High hopes on OPEC summit in Caracas
High hopes on OPEC summit in Caracas
By Emilio Rappold
CARACAS (DPA): "They are all just a heap of Pinocchios," a former Venezuelan oil minister said of his OPEC colleagues.
They had a tendency to set oil-production quotas at OPEC meetings on Sept. 27-28, then turn around and produce well above those levels.

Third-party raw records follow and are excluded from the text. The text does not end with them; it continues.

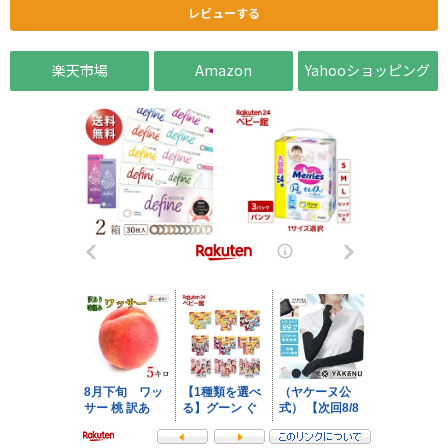
レビューする
楽天市場
Amazon
Yahooショッピング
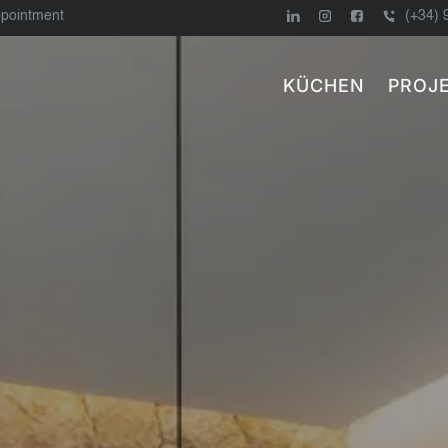
ppointment
(+34) 
KÜCHEN
PROJ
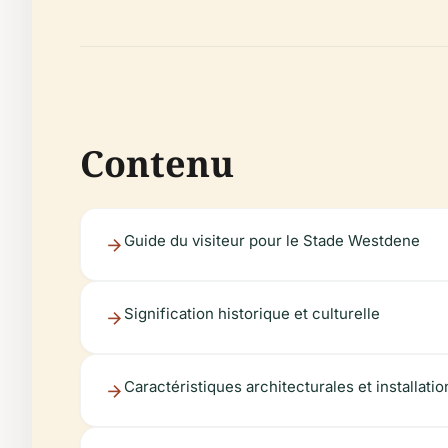
Contenu
Guide du visiteur pour le Stade Westdene
Signification historique et culturelle
Caractéristiques architecturales et installatio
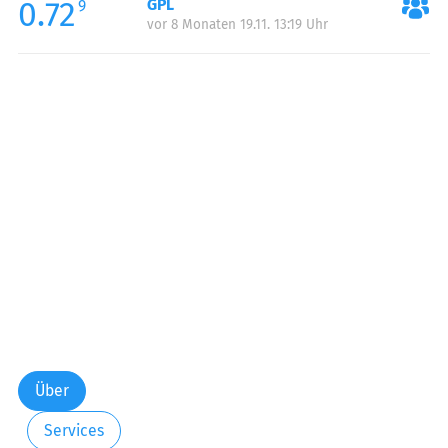
0.72
GPL
9
vor 8 Monaten 19.11. 13:19 Uhr
Über
Services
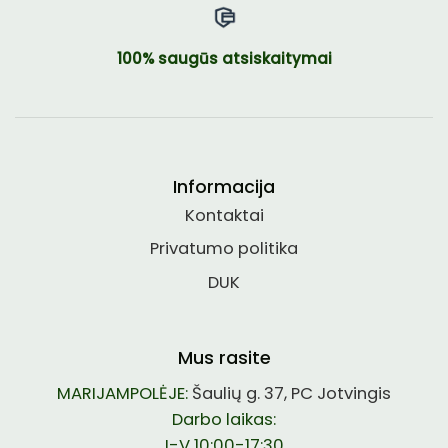
100% saugūs atsiskaitymai
Informacija
Kontaktai
Privatumo politika
DUK
Mus rasite
MARIJAMPOLĖJE:
Šaulių g. 37, PC Jotvingis
Darbo laikas:
I-V 10:00-17:30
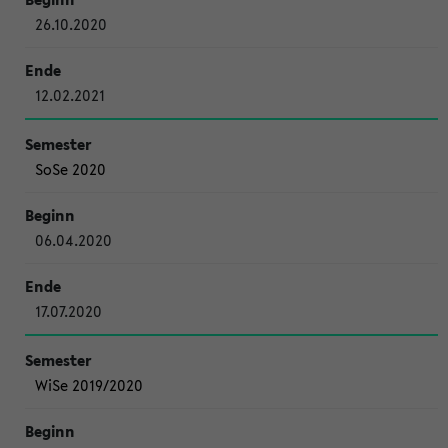
26.10.2020
12.02.2021
SoSe 2020
06.04.2020
17.07.2020
WiSe 2019/2020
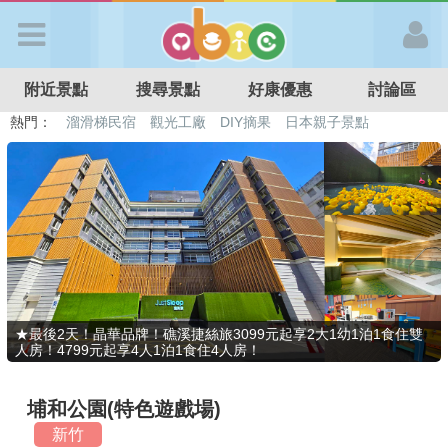
歡迎加入
附近景點
搜尋景點
好康優惠
討論區
APP登入
熱門：
溜滑梯民宿
觀光工廠
DIY摘果
日本親子景點
特色遊戲場
親子住房優惠
台北親子餐廳
溫泉泡湯SPA
首 頁
搜尋景點
好康優惠
★最後2天！晶華品牌！礁溪捷絲旅3099元起享2大1幼1泊1食住雙
人房！4799元起享4人1泊1食住4人房！
最新消息
埔和公園(特色遊戲場)
最新留言
新竹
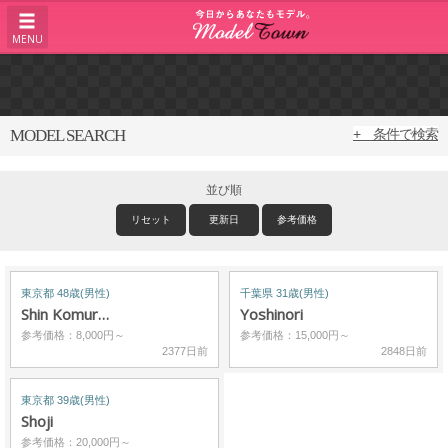
MENU
MODEL SEARCH
+ 条件で検索
並び順
リセット
更新日
参考価格
東京都 48歳(男性)
千葉県 31歳(男性)
Shin Komur…
Yoshinori
参考価格：8,000円～
参考価格：15,000円～
2377日前
2848日前
東京都 39歳(男性)
Shoji
参考価格：20,000円～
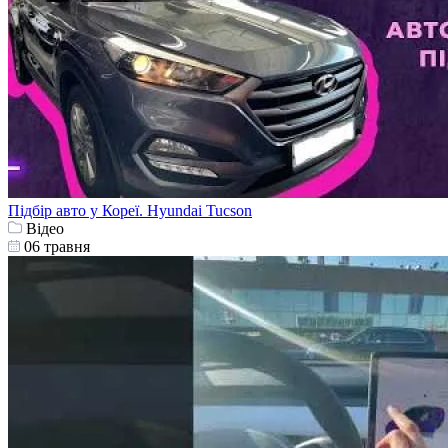
Підбір авто у Кореї. Hyundai Tucson
Відео
06 травня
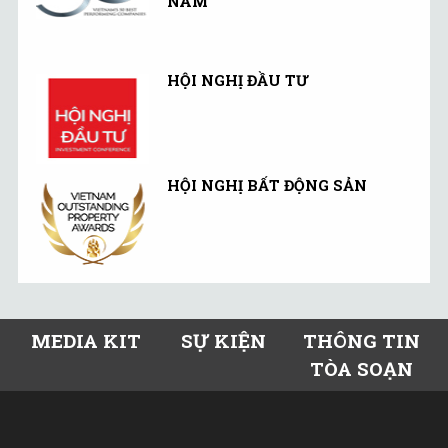
NAM
HỘI NGHỊ ĐẦU TƯ
HỘI NGHỊ BẤT ĐỘNG SẢN
MEDIA KIT
SỰ KIỆN
THÔNG TIN
TÒA SOẠN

The resulting lower oil prices, together with the world's decreasing dependence on oil, combined to drive the Organization for Oil Exporting Countries (OPEC) into obscurity after the energy crises of the 1970s.
However, shortly before last week's OPEC summit, the second in the cartel's 40-year history, surging world oil prices have put OPEC once again in the world's spotlight, a position it hopes to cement at its meeting Wednesday and Thursday in Venezuela's capital.
Current price developments are expected to be discussed only on the fringes of this week's summit because the meeting is seen, instead, as an opportunity -- in the words of Venezuelan President and "summit father" Hugo Chavez -- for this heap of Pinocchios to establish "true unity and importance".
Chavez, a former putschist and left-leaning nationalist who regularly campaigns against "wild capitalism", envisions OPEC unity as transcending oil production and extending to relations between OPEC members.
At the summit, Chavez said he would like OPEC to take a stand "against embargoes of all kinds and against the one-sided mixing in internal affairs of other countries". However, he has also called for OPEC to support the Palestinians.
He also wants OPEC to begin discussions on alternative energy sources.
This week's summit will also present an opportunity for OPEC to grow beyond its current 11 members. Brazil has announced that it wants to join at the latest by 2010. It -- along with Russia, Mexico and Norway -- will attend the summit as observers, and Russia is also expected to announce, possibly in Caracas, its intentions to join soon, said summit organizer Jorge Valero, Venezuela's deputy foreign minister.
But Chavez's vision of an OPEC that remains politically powerful through oil-price fluctuations might be more than wishful thinking.
Its share of world oil production has fallen from two-thirds in the 1970s to 40 percent today, and conflicts between OPEC countries, like Iraq and Kuwait and Iraq and Iran, have received a lot of press.
In addition, OPEC has to not only shake loose of its Pinocchio image but also of its "bad boy" stereotype left over from the 1970s, when it imposed embargoes and price increases -- some as large as 70 percent and 130 percent -- aimed at Israel's Western supporters.
OPEC has rejected the recent accusations, warnings and protests directed at it over rising oil prices. OPEC President and Venezuelan Energy Minister Ali Rodriguez said recently that it is the least responsible for price hikes that have driven oil prices up from US$15 per barrel in mid-1999 to last week's 38 dollars a barrel.
He said recent market speculation alone had increased the price by $8 per barrel. He also pointed his finger at high national taxes on petroleum, transportation and refinery problems.
Rodriguez added, however, that OPEC couldn't rule out another production increase of 500,000 barrels per day. That increase could be decided upon at OPEC's November meeting "if the price doesn't sink within the wished-for range of $22 to $28 (per barrel) for at least 20 days in a row", he said.
He said OPEC wants to avoid a price war and that he was convinced that oil prices would drop in October, when an additional 800,000 barrels per day will hit the market as a result of OPEC's decision two weeks ago to increase its production.
However, the agenda for the nine heads of state at the summit -- Iraq's Saddam Hussein and Libya's Muammar Qaddafi will not attend on "security grounds -- will not be current price developments, rather the laying of a cornerstone for "long-term stable and fair prices", Valero said.
OPEC has yet to produce any concrete suggestions for achieving that aim, along with Chavez's vision of OPEC's transformation into a global powerbroker. And unlike Pinocchio, it will to do more than wish upon a star.